In conclusion, m5Cscore can comprehensively assesse the methylation modification pattern of m5C and the corresponding characteristics of immune cell infiltration in clinical practice, so as to further evaluate the immunophenotype of tumor. Meanwhile, m5Cscore can evaluate clinicopathological characteristics of patients, including clinical stage, tumor differentiation level, genetic variation, tumor mutation load and neoantigen load, etc. In addition, m5Cscore can be used as an effective independent prognostic biomarker to evaluate the prognosis of patients, and it can also be used to predict the clinical response to anti-PD-L1 /PD-1 immunotherapy.
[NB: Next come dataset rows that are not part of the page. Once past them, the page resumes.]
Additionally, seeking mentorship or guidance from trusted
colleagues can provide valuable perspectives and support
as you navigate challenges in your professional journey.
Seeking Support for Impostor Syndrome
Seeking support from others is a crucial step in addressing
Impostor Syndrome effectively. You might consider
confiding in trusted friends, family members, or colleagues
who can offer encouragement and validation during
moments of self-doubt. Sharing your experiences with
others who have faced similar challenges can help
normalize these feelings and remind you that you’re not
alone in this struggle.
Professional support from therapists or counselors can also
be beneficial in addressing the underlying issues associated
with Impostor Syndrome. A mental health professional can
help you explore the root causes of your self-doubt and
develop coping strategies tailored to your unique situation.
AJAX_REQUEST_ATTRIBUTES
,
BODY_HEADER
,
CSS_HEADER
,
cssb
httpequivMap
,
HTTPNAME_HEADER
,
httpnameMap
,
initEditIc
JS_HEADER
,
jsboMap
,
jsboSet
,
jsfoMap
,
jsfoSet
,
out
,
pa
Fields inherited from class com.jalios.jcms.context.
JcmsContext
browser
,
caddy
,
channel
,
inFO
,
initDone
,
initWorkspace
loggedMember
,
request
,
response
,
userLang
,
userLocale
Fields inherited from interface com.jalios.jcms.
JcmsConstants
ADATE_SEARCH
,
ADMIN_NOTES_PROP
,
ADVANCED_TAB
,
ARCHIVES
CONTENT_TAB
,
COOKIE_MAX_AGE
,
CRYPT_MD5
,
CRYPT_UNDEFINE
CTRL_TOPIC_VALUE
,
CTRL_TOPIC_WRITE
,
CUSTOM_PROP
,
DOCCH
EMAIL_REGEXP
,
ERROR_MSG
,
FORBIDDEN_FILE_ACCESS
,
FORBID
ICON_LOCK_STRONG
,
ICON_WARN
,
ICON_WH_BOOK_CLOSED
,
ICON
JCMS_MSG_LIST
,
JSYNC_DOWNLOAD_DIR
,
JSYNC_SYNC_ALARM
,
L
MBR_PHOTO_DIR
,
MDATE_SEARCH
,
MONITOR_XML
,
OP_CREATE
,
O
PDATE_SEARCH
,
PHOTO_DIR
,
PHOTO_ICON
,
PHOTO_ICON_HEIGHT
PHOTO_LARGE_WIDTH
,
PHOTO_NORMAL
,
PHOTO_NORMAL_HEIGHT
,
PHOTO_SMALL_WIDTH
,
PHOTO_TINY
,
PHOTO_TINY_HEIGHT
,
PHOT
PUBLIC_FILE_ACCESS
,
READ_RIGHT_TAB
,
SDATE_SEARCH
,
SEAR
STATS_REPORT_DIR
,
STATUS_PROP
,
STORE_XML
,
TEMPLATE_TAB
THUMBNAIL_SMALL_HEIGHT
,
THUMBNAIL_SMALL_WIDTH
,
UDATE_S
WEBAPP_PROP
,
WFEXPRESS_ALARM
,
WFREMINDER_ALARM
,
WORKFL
Moreover, our study has provided some novel insights into the mechanisms of TME landscape change and tumor immunotherapy. For example, modifying the mode of modification targeted at m5C regulation and genes associated with the m5C phenotype to further reverse the TME immune cell invasion or stromal invasion, which transforms the "cold tumor" into a "hot tumor". Contribute to the development of new immunotherapy drugs for cancer in the future. Our results provide new ideas for identifying different tumor immune TME phenotypes, improving patients' clinical response to immunotherapy, and promoting personalized treatment of tumors.